Exercise data:
--

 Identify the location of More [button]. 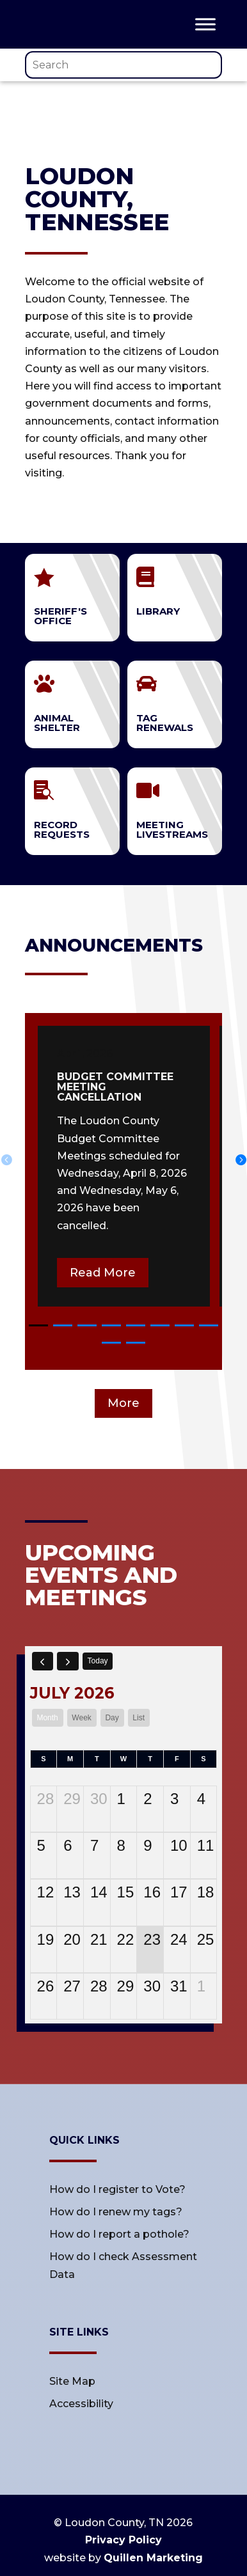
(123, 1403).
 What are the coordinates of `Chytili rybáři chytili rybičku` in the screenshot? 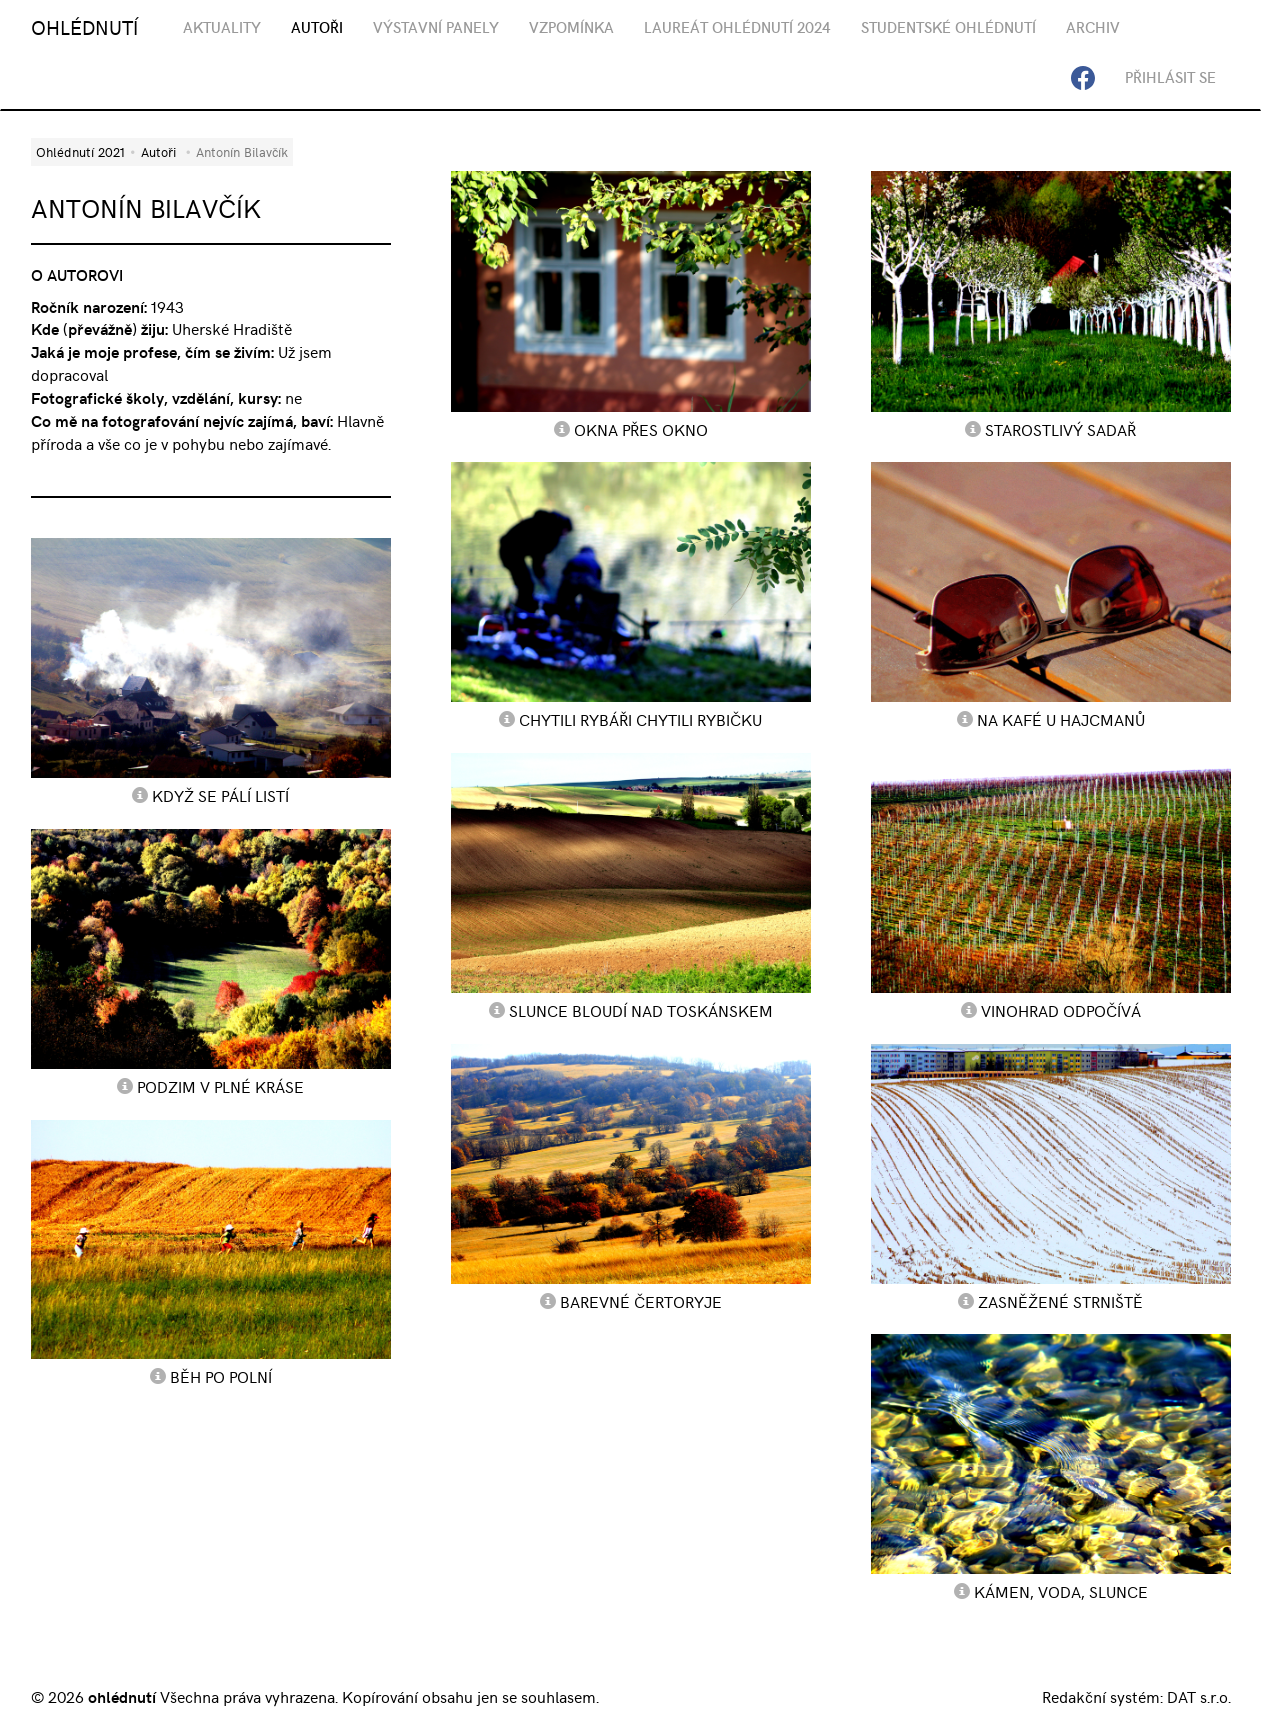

--

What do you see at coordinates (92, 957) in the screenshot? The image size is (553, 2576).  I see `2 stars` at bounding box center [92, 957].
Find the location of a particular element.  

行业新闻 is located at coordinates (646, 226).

--

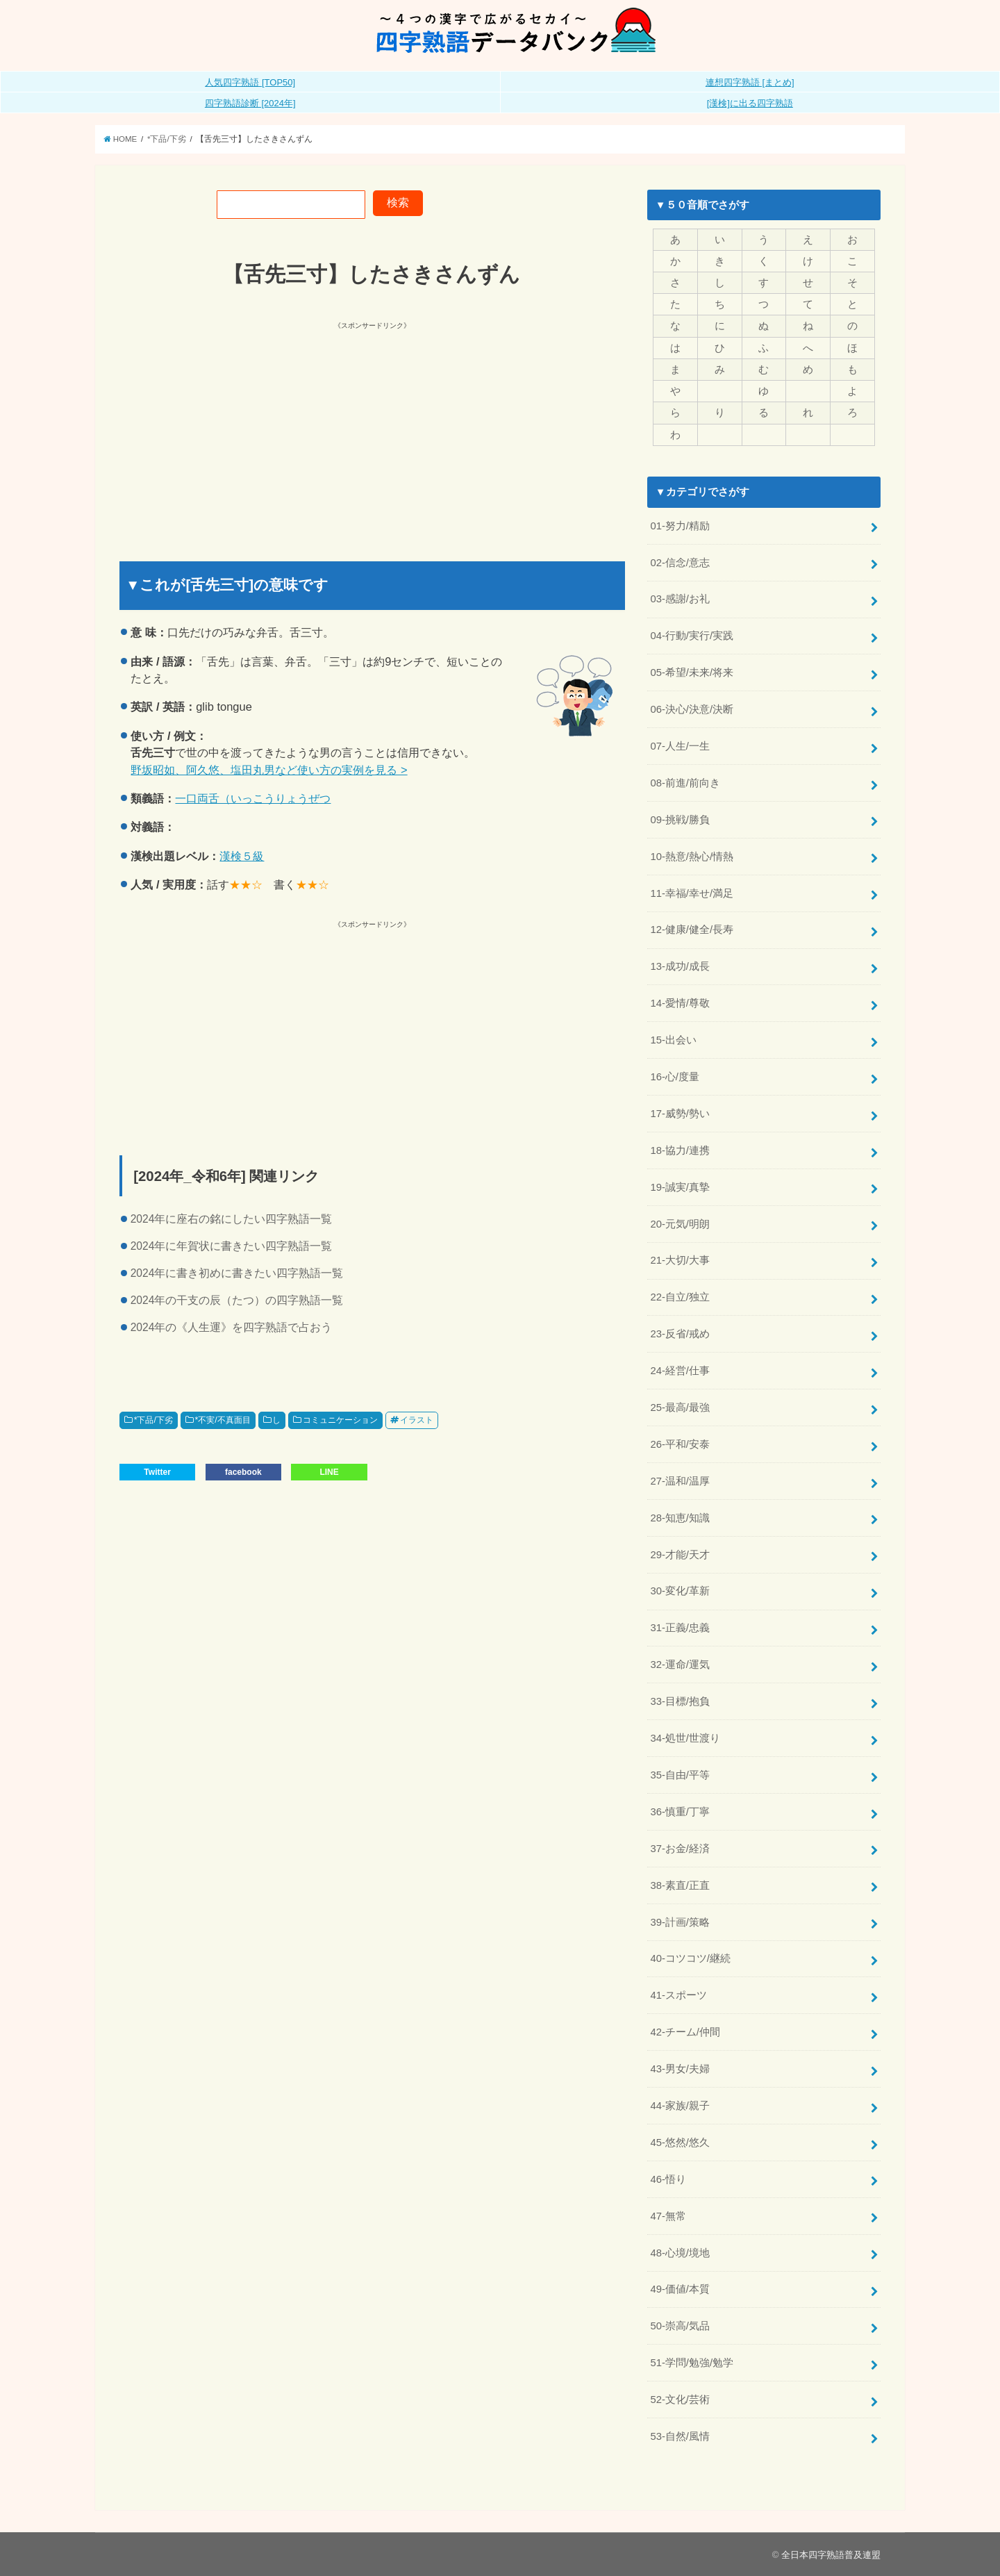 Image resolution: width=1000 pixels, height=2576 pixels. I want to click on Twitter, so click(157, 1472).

--

What is needed: Using the records above, return verbatim only the part that opens with the line containing "Identify the location of More [button]." and closes with the line containing "What are the"; pictures stay out.

Response for this exercise:
 Identify the location of More [button]. 
(123, 1403).
 What are the coordinates of `Chytili rybáři chytili rybičku` in the screenshot? 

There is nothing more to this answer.